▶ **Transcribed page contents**
═══

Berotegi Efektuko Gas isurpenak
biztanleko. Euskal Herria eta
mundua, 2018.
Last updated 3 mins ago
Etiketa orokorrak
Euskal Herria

═══

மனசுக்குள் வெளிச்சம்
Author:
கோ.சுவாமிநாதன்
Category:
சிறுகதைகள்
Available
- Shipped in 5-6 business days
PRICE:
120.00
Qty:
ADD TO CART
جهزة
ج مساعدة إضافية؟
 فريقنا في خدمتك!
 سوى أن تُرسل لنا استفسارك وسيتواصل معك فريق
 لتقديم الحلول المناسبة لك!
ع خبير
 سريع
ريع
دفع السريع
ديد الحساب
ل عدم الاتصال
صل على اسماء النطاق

═══

▶ **Task**
Tally the lines in the entries above that hold the string "Euskal" and state the tally alone.

▶ **Response box**
2